Half Nelson
Le 18/07/2007 à 11:59Par Caroline Leroy
Ryan Gosling, magistral, et Shareeka Epps, renversante, s'abandonnent totalement à leurs personnages superbement écrits, sous l'œil inspiré de Ryan Fleck qui signe avec Half Nelson un drame psychologique d'une intelligence rare, l'un des plus beaux films de l'année 2007.
Avec Half Nelson, les perfectionnistes Ryan Fleck et Anna Boden finalisent l'adaptation d'un scénario imaginé par au sortir de leurs études à la New York City Film School, et porté à l'écran une première fois sous le titre Gowanus, Brooklyn. On retrouve déjà la toute jeune Shareeka Epps dans ce court métrage récompensé du Grand Prix du Festival Sundance en 2004. Heureux mais insatisfaits de ce format qui ne leur permet pas de développer suffisamment leur propos, les deux complices décident alors de le transformer en long métrage. Le projet prend toutefois une tournure différente lorsque Ryan Gosling leur fait connaître son enthousiasme après avoir eu le scénario entre les mains. Initialement prévu pour un acteur âgé de trent-cinq ans environ, le rôle de Dan Dunne est aussitôt réécrit sur mesure pour l'acteur qui s'investit corps et âme dans l'entreprise. Le résultat est un film d'une rare finesse et d'une sensibilité bouleversante.

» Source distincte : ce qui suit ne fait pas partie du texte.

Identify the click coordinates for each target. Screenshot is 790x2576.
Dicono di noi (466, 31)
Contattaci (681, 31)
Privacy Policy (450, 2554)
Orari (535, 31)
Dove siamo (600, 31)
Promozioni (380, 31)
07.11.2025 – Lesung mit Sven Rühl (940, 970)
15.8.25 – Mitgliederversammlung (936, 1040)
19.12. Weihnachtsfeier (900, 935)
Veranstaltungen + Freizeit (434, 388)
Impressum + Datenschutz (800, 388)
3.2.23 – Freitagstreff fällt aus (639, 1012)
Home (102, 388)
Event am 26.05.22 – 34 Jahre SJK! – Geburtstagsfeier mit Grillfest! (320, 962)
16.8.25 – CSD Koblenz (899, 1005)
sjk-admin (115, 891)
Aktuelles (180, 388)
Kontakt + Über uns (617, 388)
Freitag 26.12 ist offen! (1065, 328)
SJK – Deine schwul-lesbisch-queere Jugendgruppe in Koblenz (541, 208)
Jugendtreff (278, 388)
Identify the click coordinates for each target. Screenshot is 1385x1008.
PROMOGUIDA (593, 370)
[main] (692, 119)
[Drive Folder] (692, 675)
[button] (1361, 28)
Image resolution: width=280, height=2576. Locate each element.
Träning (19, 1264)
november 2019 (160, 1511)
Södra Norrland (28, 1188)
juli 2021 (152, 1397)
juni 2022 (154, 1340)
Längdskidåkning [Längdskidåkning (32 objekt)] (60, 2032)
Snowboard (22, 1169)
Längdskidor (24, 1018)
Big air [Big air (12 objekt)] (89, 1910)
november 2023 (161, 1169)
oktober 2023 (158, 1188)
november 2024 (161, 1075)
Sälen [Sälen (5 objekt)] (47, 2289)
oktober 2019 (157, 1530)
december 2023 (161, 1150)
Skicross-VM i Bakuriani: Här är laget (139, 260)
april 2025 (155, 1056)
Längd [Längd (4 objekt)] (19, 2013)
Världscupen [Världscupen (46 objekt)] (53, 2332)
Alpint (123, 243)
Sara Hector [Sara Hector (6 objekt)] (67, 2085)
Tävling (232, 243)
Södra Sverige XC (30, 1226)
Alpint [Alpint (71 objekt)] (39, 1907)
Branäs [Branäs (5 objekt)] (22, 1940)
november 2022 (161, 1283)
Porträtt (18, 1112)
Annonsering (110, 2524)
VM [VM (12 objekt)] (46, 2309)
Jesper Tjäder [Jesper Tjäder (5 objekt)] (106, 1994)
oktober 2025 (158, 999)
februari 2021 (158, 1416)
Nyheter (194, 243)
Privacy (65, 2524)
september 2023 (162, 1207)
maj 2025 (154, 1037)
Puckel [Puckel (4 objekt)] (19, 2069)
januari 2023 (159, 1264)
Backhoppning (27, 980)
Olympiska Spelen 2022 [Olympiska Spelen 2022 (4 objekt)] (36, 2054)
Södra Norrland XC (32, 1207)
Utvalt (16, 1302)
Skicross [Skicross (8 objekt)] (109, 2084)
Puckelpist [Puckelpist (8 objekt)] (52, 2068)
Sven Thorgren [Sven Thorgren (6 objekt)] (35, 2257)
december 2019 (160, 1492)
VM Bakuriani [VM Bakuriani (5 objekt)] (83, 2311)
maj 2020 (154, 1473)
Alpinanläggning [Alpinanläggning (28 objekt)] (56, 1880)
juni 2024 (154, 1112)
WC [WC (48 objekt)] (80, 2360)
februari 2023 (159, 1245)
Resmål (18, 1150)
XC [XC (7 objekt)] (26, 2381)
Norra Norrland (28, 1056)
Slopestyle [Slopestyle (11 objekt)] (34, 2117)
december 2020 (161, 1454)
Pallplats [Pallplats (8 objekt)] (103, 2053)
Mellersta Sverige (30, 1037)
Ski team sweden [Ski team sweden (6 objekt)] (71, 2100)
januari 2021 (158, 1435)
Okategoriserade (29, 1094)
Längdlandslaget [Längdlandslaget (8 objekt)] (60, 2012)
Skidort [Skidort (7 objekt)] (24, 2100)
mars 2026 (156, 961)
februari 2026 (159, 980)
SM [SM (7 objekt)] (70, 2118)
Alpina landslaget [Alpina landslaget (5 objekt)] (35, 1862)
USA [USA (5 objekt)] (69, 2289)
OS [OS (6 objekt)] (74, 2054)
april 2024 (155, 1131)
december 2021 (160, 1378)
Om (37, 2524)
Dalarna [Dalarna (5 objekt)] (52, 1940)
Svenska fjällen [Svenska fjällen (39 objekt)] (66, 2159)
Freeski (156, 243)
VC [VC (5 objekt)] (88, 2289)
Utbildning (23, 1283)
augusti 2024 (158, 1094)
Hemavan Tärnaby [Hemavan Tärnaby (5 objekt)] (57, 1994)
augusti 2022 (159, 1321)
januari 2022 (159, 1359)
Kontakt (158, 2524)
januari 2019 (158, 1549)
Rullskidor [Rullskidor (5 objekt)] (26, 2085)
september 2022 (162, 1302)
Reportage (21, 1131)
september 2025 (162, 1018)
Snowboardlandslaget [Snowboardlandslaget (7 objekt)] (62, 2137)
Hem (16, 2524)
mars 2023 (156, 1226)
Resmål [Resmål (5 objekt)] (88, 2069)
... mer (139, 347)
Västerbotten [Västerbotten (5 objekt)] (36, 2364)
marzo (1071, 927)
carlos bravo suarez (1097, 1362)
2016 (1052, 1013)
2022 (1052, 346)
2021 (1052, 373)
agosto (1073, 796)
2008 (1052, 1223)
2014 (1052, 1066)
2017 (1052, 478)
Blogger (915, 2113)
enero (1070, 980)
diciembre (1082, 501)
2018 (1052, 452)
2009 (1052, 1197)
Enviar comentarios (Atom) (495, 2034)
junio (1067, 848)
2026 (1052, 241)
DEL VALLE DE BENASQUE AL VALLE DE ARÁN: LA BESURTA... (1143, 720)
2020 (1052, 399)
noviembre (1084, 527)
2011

Plongée intime dans le quotidien étriqué et débilitant d'un professeur junkie et de l'une de ses élèves guettée par la délinquance, Half Nelson ne s'embarrasse d'aucune leçon de morale ni d'aucun de ces messages rassurants chers à la plupart des drames lycéens américains. La portée du film est ailleurs, dans ce perpétuel et fragile équilibre entre les forces contraires qui régit toute chose, dont Dan Dunne (Ryan Gosling) cherche à transmettre l'idée à ses élèves issus des quartiers défavorisés, en les poussant à explorer la notion de dialectique. Une riche idée de la part des scénaristes Ryan Fleck et Anna Boden que cette allégorie, qui écarte d'emblée la tentation de la réponse définitive à toutes les questions pour embrasser de manière nuancée les étonnantes contradictions propres à la nature humaine. Entre ce jeune professeur dont l'existence semble avoir prématurément atteint un point de non retour, et la jeune Drey (Shareeka Epps) dont l'avenir plein de promesses est à deux doigts d'être compromis par de très mauvaises fréquentations, une étrange amitié va se nouer par-delà les différences d'âge, d'expérience, de milieu social. Cette relation d'une harmonie aussi extrême qu'inattendue devient peu à peu le moteur d'un nouveau départ pour les deux protagonistes. Ou plutôt le moteur d'un changement, dont on ne sait pas exactement où il va mener mais dont chacun paraît guetter les symptômes discrets dans le regard de l'autre.
Avec subtilité et une remarquable acuité, la caméra toujours mouvante de Ryan Fleck capte les tiraillements intérieurs de ses personnages dans ce monde en flottement permanent, collant pour cela souvent de très près aux visages des acteurs, dont elle saisit les moindres frémissements. Loin de traduire une quelconque paresse, ce parti pris de proximité appuie de manière étonnante le sentiment de pudeur extrême qui se dégage de Half Nelson et participe à lui conférer une vraie puissance, un tour de force rendu possible grâce à l'extraordinaire talent des deux interprètes principaux. On savait Ryan Gosling excellent acteur, il est tout simplement immense dans la peau de cet homme sur le fil du rasoir, qui cherche encore à se frayer une place dans un monde qui ne semble rien avoir à lui offrir. Face à lui, Shareeka Epps est plus qu'une bonne surprise, elle s'impose comme une véritable révélation dès les premiers instants, à la fois juste, touchante et plus vraie que nature dans un rôle qui requiert pourtant une certaine maturité. L'alchimie flagrante entre les deux comédiens irradie l'écran et nourrit de manière indiscutable cette bouleversante tranche de vie, qui contrairement à ce que pourrait laisser croire son sujet de départ, s'avère finalement être un film infiniment chaleureux, d'une rare générosité. La complicité de Dan et Drey se révèle d'autant plus riche qu'elle se fonde sur des non-dits, des fuites et des retrouvailles muettes, des sentiments que la musique (la bande-originale est superbe) exprime mieux que les mots. Malgré la souffrance intense qui s'en dégage parfois, le voyage en vaut la peine.